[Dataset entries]
^^^^^^^^

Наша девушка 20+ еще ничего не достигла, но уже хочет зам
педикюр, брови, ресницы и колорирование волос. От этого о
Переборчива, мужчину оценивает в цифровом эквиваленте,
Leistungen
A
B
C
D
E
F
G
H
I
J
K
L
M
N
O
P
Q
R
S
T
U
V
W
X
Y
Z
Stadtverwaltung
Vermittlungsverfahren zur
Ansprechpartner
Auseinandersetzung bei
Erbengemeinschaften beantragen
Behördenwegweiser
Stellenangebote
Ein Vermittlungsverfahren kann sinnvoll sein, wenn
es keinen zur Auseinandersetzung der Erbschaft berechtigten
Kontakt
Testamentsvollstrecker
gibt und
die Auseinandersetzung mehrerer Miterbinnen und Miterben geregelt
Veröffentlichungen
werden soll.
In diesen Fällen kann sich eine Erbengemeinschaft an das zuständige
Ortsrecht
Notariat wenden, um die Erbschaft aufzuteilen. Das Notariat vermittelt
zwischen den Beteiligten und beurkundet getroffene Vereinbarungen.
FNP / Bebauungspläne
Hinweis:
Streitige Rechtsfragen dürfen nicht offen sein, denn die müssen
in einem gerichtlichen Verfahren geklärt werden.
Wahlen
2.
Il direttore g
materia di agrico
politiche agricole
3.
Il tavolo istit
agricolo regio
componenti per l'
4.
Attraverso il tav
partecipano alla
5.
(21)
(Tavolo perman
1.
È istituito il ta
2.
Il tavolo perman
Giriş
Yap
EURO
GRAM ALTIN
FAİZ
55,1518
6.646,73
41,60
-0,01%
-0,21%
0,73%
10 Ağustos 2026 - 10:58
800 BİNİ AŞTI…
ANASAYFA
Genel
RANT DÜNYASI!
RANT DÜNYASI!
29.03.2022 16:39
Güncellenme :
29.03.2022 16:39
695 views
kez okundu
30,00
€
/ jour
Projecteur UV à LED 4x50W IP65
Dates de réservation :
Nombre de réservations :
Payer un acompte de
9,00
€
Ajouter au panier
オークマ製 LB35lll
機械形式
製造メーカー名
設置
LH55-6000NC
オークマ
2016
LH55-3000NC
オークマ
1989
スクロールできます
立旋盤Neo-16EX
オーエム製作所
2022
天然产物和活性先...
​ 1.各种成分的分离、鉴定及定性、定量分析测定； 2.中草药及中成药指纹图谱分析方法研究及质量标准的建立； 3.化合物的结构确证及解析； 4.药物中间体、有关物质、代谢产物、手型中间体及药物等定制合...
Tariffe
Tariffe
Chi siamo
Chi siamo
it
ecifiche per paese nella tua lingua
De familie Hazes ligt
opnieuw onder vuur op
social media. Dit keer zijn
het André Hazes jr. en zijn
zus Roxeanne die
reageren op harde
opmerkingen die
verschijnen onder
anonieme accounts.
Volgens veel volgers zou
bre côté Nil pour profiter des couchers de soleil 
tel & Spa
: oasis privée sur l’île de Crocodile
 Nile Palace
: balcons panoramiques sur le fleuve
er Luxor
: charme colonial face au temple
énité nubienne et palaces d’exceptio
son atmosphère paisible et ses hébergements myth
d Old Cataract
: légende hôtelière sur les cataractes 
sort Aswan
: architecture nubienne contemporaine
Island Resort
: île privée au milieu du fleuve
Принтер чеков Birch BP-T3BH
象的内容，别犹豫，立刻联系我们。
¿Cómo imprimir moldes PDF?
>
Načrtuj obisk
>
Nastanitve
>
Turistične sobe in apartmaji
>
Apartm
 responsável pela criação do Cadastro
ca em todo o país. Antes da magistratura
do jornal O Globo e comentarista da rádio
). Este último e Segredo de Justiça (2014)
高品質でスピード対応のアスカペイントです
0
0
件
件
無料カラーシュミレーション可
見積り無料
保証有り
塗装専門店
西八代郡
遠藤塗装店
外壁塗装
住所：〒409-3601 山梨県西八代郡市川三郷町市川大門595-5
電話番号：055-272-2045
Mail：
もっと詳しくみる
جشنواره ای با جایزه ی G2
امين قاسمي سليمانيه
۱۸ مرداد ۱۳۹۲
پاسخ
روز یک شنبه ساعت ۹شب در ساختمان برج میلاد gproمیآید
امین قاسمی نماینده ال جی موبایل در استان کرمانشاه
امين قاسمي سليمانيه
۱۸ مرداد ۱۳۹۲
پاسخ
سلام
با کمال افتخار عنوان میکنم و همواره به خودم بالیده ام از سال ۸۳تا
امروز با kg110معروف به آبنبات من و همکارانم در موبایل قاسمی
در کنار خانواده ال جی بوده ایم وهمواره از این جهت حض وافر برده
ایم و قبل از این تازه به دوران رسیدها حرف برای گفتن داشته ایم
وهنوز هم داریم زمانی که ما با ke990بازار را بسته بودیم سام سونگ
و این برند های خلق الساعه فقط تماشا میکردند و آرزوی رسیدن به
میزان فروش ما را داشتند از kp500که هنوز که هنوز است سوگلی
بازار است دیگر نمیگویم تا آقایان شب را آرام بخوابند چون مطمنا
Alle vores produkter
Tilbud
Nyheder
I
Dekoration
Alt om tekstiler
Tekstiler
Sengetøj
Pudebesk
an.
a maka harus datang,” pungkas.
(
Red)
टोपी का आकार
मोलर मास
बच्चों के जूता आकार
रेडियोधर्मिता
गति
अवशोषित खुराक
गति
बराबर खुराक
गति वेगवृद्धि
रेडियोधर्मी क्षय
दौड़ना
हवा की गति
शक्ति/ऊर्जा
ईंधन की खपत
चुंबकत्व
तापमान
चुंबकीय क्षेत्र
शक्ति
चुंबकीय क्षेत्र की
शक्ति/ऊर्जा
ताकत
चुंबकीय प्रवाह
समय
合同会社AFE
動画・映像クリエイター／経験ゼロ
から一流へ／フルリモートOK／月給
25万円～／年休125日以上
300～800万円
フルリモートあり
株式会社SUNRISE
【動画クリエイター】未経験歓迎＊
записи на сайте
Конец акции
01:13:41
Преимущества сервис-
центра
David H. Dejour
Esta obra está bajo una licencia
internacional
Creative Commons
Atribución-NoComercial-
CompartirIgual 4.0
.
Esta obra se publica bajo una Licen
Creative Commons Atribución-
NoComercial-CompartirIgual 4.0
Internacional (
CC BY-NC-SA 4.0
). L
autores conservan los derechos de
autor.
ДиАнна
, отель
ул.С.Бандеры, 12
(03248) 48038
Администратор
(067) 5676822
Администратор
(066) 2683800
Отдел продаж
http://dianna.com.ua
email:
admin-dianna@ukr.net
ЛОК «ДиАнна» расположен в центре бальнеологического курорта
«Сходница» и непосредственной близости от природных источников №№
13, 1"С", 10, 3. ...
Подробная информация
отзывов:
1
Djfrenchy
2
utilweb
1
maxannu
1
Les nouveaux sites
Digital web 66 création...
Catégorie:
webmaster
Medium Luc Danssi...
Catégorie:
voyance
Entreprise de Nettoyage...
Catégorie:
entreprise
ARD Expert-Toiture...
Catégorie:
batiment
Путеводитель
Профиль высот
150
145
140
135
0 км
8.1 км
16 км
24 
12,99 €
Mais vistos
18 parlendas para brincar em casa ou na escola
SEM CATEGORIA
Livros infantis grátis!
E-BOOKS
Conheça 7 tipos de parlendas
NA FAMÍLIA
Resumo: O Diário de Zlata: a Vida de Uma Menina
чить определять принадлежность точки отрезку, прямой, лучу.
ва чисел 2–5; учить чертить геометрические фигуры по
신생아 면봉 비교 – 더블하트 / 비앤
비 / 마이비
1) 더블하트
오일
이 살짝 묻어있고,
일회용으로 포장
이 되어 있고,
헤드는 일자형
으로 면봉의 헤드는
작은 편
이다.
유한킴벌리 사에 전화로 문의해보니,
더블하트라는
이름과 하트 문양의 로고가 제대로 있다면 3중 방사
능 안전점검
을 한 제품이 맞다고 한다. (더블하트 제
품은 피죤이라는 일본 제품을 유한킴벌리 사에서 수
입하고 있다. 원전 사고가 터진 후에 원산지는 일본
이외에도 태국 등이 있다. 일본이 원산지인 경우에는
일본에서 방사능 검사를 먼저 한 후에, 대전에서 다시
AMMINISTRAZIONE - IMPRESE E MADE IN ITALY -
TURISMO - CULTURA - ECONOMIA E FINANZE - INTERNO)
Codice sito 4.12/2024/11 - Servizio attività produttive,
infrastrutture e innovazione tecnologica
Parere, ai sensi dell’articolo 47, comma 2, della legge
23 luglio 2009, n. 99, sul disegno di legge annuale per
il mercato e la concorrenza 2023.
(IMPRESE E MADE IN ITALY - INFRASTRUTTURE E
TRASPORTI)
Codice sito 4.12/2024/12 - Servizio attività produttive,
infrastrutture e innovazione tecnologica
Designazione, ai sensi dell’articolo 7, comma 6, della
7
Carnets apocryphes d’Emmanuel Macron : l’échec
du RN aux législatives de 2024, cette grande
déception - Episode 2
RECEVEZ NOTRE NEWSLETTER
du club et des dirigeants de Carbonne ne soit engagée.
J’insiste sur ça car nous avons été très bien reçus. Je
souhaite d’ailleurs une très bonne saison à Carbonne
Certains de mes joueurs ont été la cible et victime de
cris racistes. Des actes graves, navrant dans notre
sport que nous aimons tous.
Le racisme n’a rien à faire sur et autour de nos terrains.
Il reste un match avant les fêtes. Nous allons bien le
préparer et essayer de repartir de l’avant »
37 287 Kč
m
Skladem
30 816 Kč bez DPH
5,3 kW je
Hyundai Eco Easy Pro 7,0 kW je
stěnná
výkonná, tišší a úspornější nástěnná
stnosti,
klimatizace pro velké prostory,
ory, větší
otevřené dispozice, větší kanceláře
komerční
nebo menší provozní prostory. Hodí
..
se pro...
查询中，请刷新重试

^^^^^^^^

Using the records above, output exactly the lines from the first through the line that contains "zwischen den Beteiligten", with both of those included.

Наша девушка 20+ еще ничего не достигла, но уже хочет зам
педикюр, брови, ресницы и колорирование волос. От этого о
Переборчива, мужчину оценивает в цифровом эквиваленте,
Leistungen
A
B
C
D
E
F
G
H
I
J
K
L
M
N
O
P
Q
R
S
T
U
V
W
X
Y
Z
Stadtverwaltung
Vermittlungsverfahren zur
Ansprechpartner
Auseinandersetzung bei
Erbengemeinschaften beantragen
Behördenwegweiser
Stellenangebote
Ein Vermittlungsverfahren kann sinnvoll sein, wenn
es keinen zur Auseinandersetzung der Erbschaft berechtigten
Kontakt
Testamentsvollstrecker
gibt und
die Auseinandersetzung mehrerer Miterbinnen und Miterben geregelt
Veröffentlichungen
werden soll.
In diesen Fällen kann sich eine Erbengemeinschaft an das zuständige
Ortsrecht
Notariat wenden, um die Erbschaft aufzuteilen. Das Notariat vermittelt
zwischen den Beteiligten und beurkundet getroffene Vereinbarungen.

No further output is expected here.